God alleen is onze hulp
1 EEN psalm van David, voor den opperzangmeester, over Jeduthun.
2 Immers is mijn ziel stil tot God; van Hem is mijn heil.
3 Immers is Hij mijn Rotssteen en mijn Heil, mijn Hoog Vertrek, ik zal niet grotelijks wankelen.
4 Hoe lang zult gijlieden kwaad aanstichten tegen een man? Gij allen zult gedood worden; gij zult zijn als een ingebogen wand, een aangestoten muur.
5 Zij raadslagen slechts, om hem van zijn hoogheid te verstoten; zij hebben behagen in leugen; met hun mond zegenen zij; maar met hun binnenste vloeken zij. Sela!
6 Doch gij, o mijn ziel, zwijg Gode; want van Hem is mijn verwachting.
7 Hij is immers mijn Rotssteen en mijn Heil, mijn Hoog Vertrek; ik zal niet wankelen.
8 In God is mijn Heil en mijn Eer; de Rotssteen mijner sterkte, mijn Toevlucht is in God.
9 Vertrouwt op Hem te aller tijd, o gij volk.
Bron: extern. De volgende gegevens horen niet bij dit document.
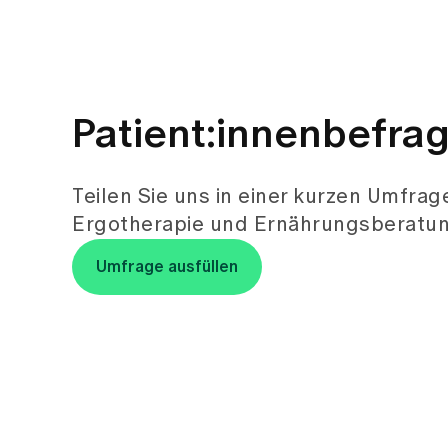
Patient:innenbefra
Teilen Sie uns in einer kurzen Umfra
Ergotherapie und Ernährungsberatun
Umfrage ausfüllen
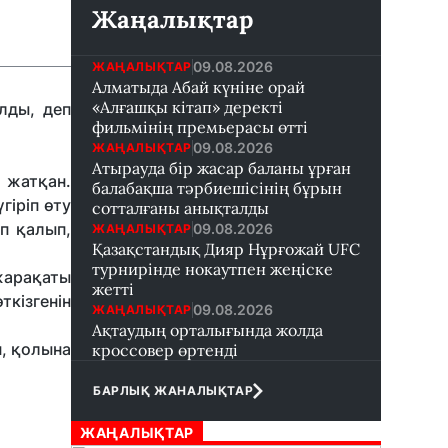
Жаңалықтар
09.08.2026
ЖАҢАЛЫҚТАР
Алматыда Абай күніне орай
«Алғашқы кітап» деректі
лды, деп
фильмінің премьерасы өтті
09.08.2026
ЖАҢАЛЫҚТАР
Атырауда бір жасар баланы ұрған
 жатқан.
балабақша тәрбиешісінің бұрын
гіріп өту
сотталғаны анықталды
іп қалып,
09.08.2026
ЖАҢАЛЫҚТАР
Қазақстандық Дияр Нұрғожай UFC
турнирінде нокаутпен жеңіске
жарақаты
жетті
кізгенін
09.08.2026
ЖАҢАЛЫҚТАР
Ақтаудың орталығында жолда
п, қолына
кроссовер өртенді
БАРЛЫҚ ЖАНАЛЫҚТАР
ЖАҢАЛЫҚТАР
Stort ulieder hart uit voor Zijn aangezicht; God is ons een Toevlucht. Sela!
10 Immers zijn de gemene lieden ijdelheid, de grote lieden zijn leugen; in de weegschaal opgewogen, zouden zij samen lichter zijn dan de ijdelheid.
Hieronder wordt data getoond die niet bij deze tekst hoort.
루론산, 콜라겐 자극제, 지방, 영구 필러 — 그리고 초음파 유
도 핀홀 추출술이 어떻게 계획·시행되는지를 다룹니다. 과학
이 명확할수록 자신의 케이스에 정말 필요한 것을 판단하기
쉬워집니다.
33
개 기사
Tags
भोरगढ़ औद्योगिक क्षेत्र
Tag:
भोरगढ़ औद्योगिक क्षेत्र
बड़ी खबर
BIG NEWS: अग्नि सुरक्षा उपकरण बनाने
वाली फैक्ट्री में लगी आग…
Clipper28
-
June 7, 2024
11 Vertrouwt niet op onderdrukking, noch op roverij; wordt niet ijdel, als het vermogen overvloedig aanwast, en zet er het hart niet op.
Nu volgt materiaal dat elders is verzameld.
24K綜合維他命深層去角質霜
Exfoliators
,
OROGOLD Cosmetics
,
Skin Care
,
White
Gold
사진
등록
12 God heeft één ding gesproken, ik heb dit tweemaal gehoord: dat de sterkte Godes is.
13 En de goedertierenheid, o Heere, is Uwe; want Gij zult een iegelijk vergelden naar zijn werk.
David betuyght veelvoudighlick sijne gerustheyt in Godt, tegen alle de raetslagen ende practijcken sijner vyanden, ende vermaent alle geloovige van gelijcken te doen: aftreckende haer vertrouwen van menschen, ende alle ydele, bedrieghlicke, ende onrechtveerdige middelen, ende vertrouwende alleen op Godt, die, volgens sijn woort, alleen machtigh, barmhertigh, ende rechtveerdigh is.
1 EEn Psalm Davids voor den Oppersanghmeester over Ieduthun.
2 Immers is mijne ziele stil tot Godt: van hem is mijn heyl.
3 Immers is hy mijn rotzsteen, ende mijn heyl: mijn hoogh vertreck, ick en sal niet grootelicks wanckelen.
4 Hoe lange sult ghylieden quaet aenstichten tegen eenen man? ghy alle sult gedoodet worden: ghy sult zijn als een ingebogen wandt, een aengestooten muer.
5 Sy raetslagen slechts om [hem ] van sijne hoogheyt te verstooten: sy hebben behagen in leugen, met haren mont zegenen sy, maer met haer binnenste vloecken sy, Sela!
6 Doch ghy, O mijne ziele, swijght Gode: want van hem is mijne verwachtinge.
7 Hy is immers mijn rotzsteen, ende mijn heyl: mijn hoogh vertreck, ick en sal niet wanckelen.
8 In Godt is mijn heyl ende mijne eere: de rotzsteen mijner sterckte, mijne toevlucht, is in Godt.
9 Vertrouwet op hem t’aller tijt, O ghy volck; stortet u-lieder herte uyt voor sijn aengesichte: Godt is ons eene toevlucht, Sela!
10 Immers zijn de gemeene lieden ydelheyt, de groote lieden zijn leugen: in de weeghschale opgewogen, souden sy t’samen [lichter ] zijn dan d’ydelheyt.
11 Vertrouwet niet op onderdruckinge, noch op rooverije, en wordet niet ydel; als het vermogen overvloedigh aenwast, en setter het herte niet op.
12 Godt heeft een dingh gesproken, ick hebbe dit twee mael gehoort, dat de sterckte Godes is.
13 Ende de goedertierenheyt, O Heere, is uwe: want ghy sult eenen yegelijcken vergelden na sijn werck.